Instructions to follow: Find the line with "muzsikusoknak megadta a" in the entries below, then reproduce it and every line after it down to and including the line with "a kompozíciók is", exactly.

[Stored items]

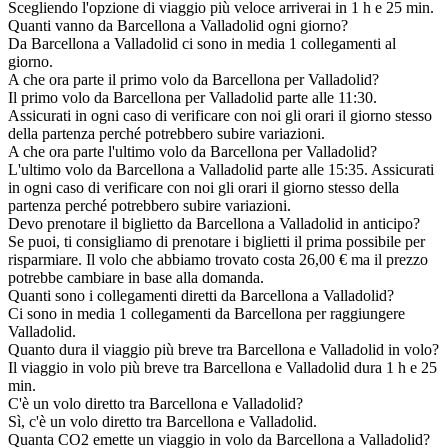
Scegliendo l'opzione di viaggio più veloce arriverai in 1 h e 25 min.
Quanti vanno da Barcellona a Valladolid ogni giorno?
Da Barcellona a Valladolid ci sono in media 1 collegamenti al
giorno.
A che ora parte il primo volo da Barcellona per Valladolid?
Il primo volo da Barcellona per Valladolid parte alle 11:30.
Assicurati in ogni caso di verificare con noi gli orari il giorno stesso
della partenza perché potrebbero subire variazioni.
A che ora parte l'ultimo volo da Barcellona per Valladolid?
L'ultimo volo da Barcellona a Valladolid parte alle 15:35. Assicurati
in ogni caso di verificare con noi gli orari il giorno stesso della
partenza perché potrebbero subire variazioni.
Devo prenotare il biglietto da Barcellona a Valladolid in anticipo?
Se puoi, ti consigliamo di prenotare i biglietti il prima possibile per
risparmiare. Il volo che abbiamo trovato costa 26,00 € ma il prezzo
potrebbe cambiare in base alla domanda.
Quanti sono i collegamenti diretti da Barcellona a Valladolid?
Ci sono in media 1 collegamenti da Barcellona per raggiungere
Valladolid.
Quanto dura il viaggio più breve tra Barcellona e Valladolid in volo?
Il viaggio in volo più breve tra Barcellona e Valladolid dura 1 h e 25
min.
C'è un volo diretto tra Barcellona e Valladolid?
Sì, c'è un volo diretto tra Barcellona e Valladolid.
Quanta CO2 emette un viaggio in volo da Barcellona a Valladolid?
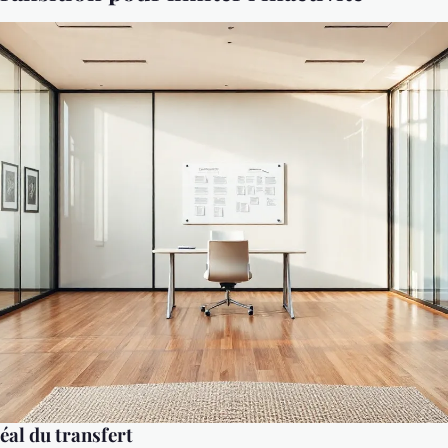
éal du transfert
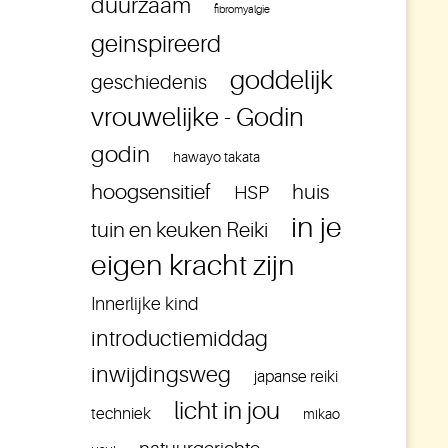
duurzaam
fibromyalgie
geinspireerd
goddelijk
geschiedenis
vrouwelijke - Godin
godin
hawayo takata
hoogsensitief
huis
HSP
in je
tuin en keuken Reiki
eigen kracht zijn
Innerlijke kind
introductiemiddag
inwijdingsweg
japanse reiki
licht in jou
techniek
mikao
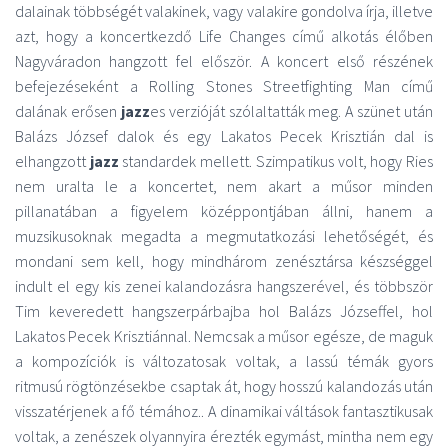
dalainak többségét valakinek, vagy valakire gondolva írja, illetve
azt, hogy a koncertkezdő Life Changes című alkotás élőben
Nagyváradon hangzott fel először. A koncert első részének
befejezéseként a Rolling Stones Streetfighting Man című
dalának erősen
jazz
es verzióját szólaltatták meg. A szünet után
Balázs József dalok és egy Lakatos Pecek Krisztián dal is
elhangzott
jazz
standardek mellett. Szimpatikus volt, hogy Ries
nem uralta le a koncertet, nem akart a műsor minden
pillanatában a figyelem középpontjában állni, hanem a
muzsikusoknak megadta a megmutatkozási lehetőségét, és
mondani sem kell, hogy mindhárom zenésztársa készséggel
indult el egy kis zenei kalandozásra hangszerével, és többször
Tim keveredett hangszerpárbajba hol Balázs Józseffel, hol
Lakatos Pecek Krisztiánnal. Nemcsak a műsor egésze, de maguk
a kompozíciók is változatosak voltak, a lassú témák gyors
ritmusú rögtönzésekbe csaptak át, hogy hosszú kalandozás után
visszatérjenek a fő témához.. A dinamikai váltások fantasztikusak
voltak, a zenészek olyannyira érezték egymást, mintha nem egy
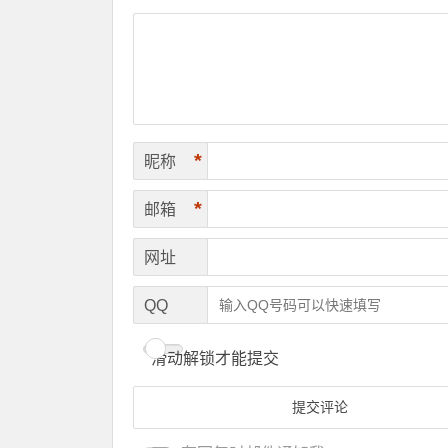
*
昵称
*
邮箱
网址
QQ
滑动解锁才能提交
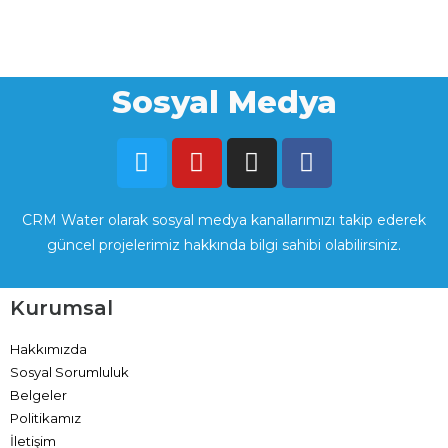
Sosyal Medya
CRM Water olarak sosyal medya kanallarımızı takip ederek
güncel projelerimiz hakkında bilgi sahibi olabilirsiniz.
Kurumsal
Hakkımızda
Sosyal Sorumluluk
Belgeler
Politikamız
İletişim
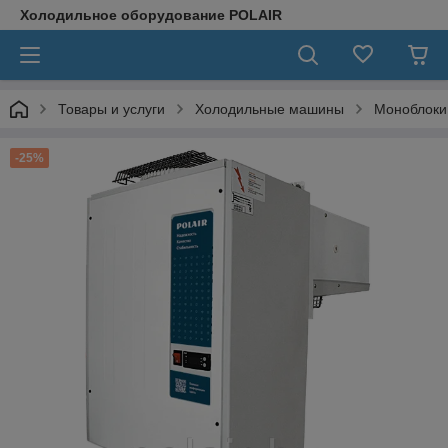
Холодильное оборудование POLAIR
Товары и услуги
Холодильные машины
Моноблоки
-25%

...

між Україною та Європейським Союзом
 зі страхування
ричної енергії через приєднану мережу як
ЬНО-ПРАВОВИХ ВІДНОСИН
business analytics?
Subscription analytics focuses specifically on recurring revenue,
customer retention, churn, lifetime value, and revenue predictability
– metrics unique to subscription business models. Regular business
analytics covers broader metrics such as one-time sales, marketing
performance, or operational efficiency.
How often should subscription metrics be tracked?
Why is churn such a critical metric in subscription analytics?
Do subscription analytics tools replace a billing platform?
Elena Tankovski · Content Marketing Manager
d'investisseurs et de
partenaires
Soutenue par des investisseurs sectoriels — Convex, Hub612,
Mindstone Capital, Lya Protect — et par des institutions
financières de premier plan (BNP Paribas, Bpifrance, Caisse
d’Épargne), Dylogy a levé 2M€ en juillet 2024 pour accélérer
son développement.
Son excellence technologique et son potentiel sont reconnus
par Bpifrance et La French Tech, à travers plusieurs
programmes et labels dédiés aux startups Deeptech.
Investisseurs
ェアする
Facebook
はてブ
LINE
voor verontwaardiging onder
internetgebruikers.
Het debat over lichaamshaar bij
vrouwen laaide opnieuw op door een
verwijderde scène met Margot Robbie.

Solution for this exercise:
muzsikusoknak megadta a megmutatkozási lehetőségét, és
mondani sem kell, hogy mindhárom zenésztársa készséggel
indult el egy kis zenei kalandozásra hangszerével, és többször
Tim keveredett hangszerpárbajba hol Balázs Józseffel, hol
Lakatos Pecek Krisztiánnal. Nemcsak a műsor egésze, de maguk
a kompozíciók is változatosak voltak, a lassú témák gyors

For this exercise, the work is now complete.